Mycroft walked around us to the door and turned to face us.

‘I am instructing the British Legate in Sofia to meet you at the earliest possible opportunity. His name is Sir Penderel Moon. He will give you a complete briefing on the Prince. There is someone else I should mention - Colonel Kalchoff, the War Minister, a dangerous man. We intercept his telegrams. He leans strongly towards Berlin. If war threatens between England and Germany, he could convince Prince Ferdinand to take the Kaiser’s side.’

His face took on a lighter expression. ‘Gentlemen, I’m sorry your tea failed to arrive. No. 10 Downing Street is littered with the skeletons of bonnes who starved to death trying to find this cubby-hole. Dr. Watson, I hope you have packed your Norfolk jacket and knickerbockers, with a cloth cap for your head in the Balkan sun. The fishing is remarkably good, and wild-duck shooting is as excellent as in the fens, You might bag a capercailzie. The Prince is keen on blasting away. At the Imperial shoot at Spala last October the Times’ correspondent rated him the worst seat on a horse but the second-best grouse-bagger among the whole of European royalty. Only our own Prince of Wales is a better shot.’

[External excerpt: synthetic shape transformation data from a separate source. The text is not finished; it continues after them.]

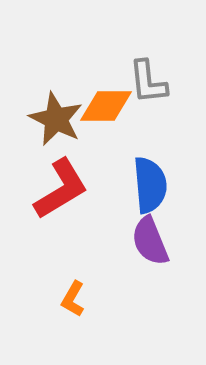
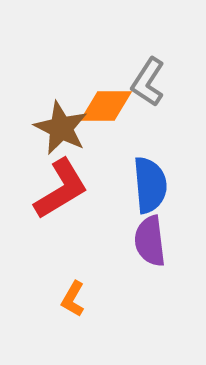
gray L-shape: rotated 39 degrees clockwise
brown star: moved 5 px right, 9 px down
purple semicircle: rotated 15 degrees clockwise
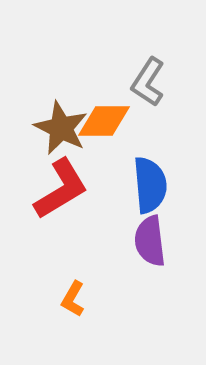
orange diamond: moved 2 px left, 15 px down
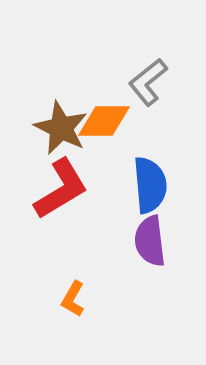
gray L-shape: rotated 18 degrees clockwise
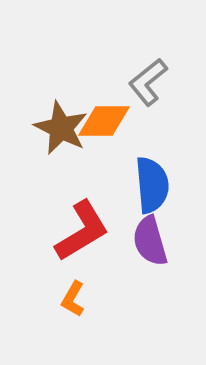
blue semicircle: moved 2 px right
red L-shape: moved 21 px right, 42 px down
purple semicircle: rotated 9 degrees counterclockwise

He opened the door. ‘I envy you both. A few days in the Prince’s private carriages on the Orient Express, an hour or so aboard the ferry crossing the Danube - no enteric fever in the Balkans at present.’

A member of the Downing Street staff led us away. Mycroft called after us, ‘Sherlock, I have a personal request. Ferdinand adores generals’ uniforms, of which he has a great many. Do bring one back for your brother from your grateful client. It would go down wonderfully well at the Diogenes Club.’